Vessel on her delivery or latest upon vessel's arrival at first load port, to be ready to receive allowed and intended cargo with clean-swept free of loose rust scale holds and tight, taunch, strong and in every way fitted for the service, having water ballast, winches and donkey boiler with sufficient steam power, or if not equipped with donkey boiler, then other power sufficient to run all the winches at one and the same time (and with full complement of officers, seamen, engineers and firemen for a vessel of her tonnage), to be employed, in carrying lawful merchandise,intention load ferts but with possibilities for other harmless bulk cargoes or other breakbulk cargoes and bagged cargoes.
I work with ships, and this is just one of the basic 'charter party' clauses which are formed (basically a form of contract).
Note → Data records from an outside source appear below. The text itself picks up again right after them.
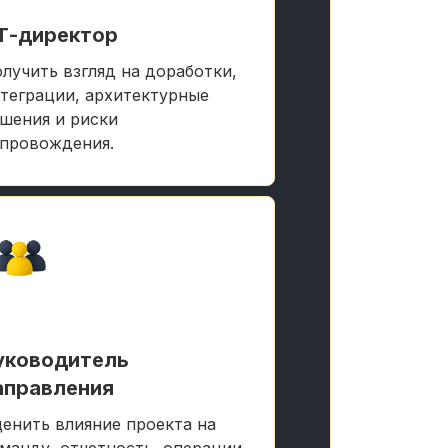
Т-директор
лучить взгляд на доработки,
теграции, архитектурные
шения и риски
провождения.
уководитель
аправления
енить влияние проекта на
манду, отчетность, операции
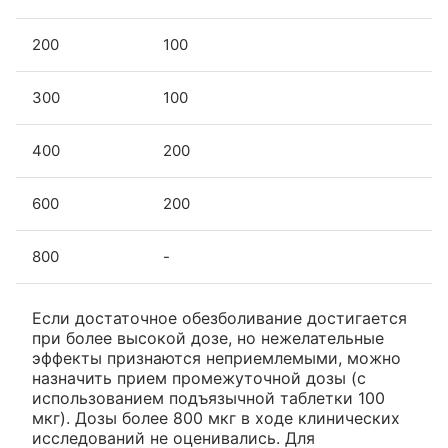
200
100
300
100
400
200
600
200
800
-
Если достаточное обезболивание достигается
при более высокой дозе, но нежелательные
эффекты признаются неприемлемыми, можно
назначить прием промежуточной дозы (с
использованием подъязычной таблетки 100
мкг). Дозы более 800 мкг в ходе клинических
исследований не оценивались. Для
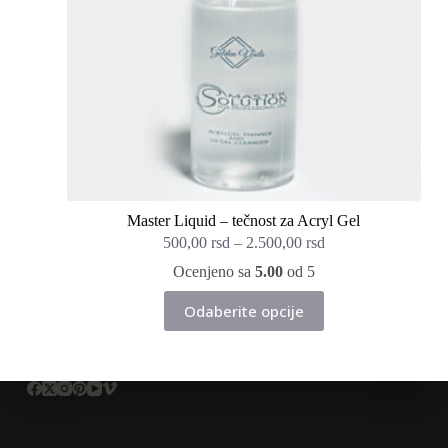
Master Liquid – tečnost za Acryl Gel
500,00
rsd
–
2.500,00
rsd
Ocenjeno sa
5.00
od 5
Ovaj
Odaberite opcije
proizvod
ima
više
varijanti.
Opcije
mogu
biti
izabrane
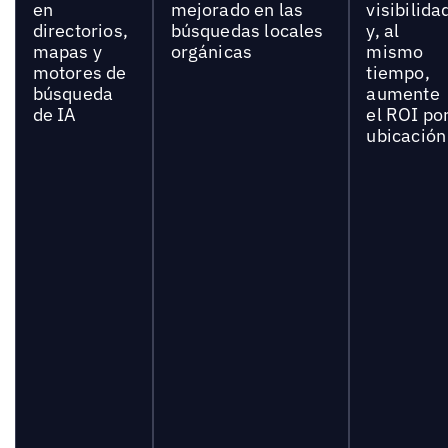
en
mejorado en las
visibilida
directorios,
búsquedas locales
y, al
mapas y
orgánicas
mismo
motores de
tiempo,
búsqueda
aumente
de IA
el ROI po
ubicación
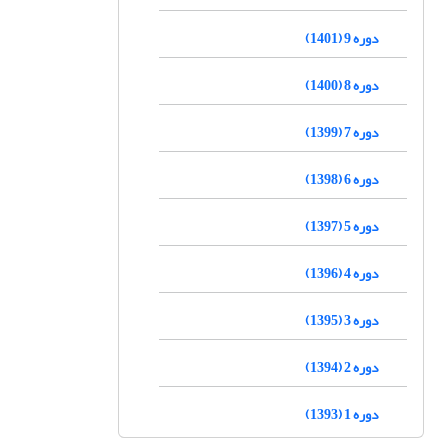
دوره 9 (1401)
دوره 8 (1400)
دوره 7 (1399)
دوره 6 (1398)
دوره 5 (1397)
دوره 4 (1396)
دوره 3 (1395)
دوره 2 (1394)
دوره 1 (1393)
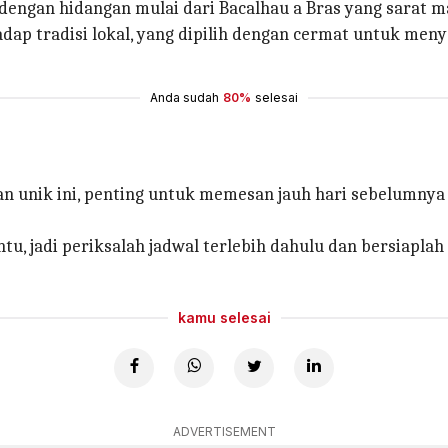
 dengan hidangan mulai dari Bacalhau a Bras yang sarat m
ap tradisi lokal, yang dipilih dengan cermat untuk me
Anda sudah
80%
selesai
 unik ini, penting untuk memesan jauh hari sebelumnya
tu, jadi periksalah jadwal terlebih dahulu dan bersiapla
kamu selesai
ADVERTISEMENT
It's not an excerpt from any actual contract. You should be able to find it by googling "government form time charter contracts approved by the New York Produce Exchange".
Processing..
English -> Turkish -> Danish -> Irish -> Latin -> Dutch -> Esperanto -> Tamil -> Russian -> French -> Gaelic -> Japanese -> English
Done!
A strong all types of appropriate,
Heavy ballast of the door,
First of sufficient moisture in the ass,
Coming from the possible set,
Other vessels and powerful,
Gas container and boiler,
Or offer the consent of the scale,
Scanning taunch water,
Rust and throw the man,
Of objects or the valve,
Some sailors that support,
Ready to provide,
And people with no boiler,
Ass, sin and engineers,
But the transport of other,
Facilities that are designed,
For loading vessels,
For a bag of fertilizer,
and dry bulk I will send.
True art.
No offense was intended!
I removed all brackets from the 'poem' to make it more classy and shifted some comma's around. All the words are as delivered by the translator. Try it yourself if you don't believe me!
Judging by the amount of times 'ass' ended up in the last translation, I presume that one of the languages used describes a lot of things as being 'asses'. "Ass, sin and engineers", for instance, seems translated from 'officers, seamen and engineers'.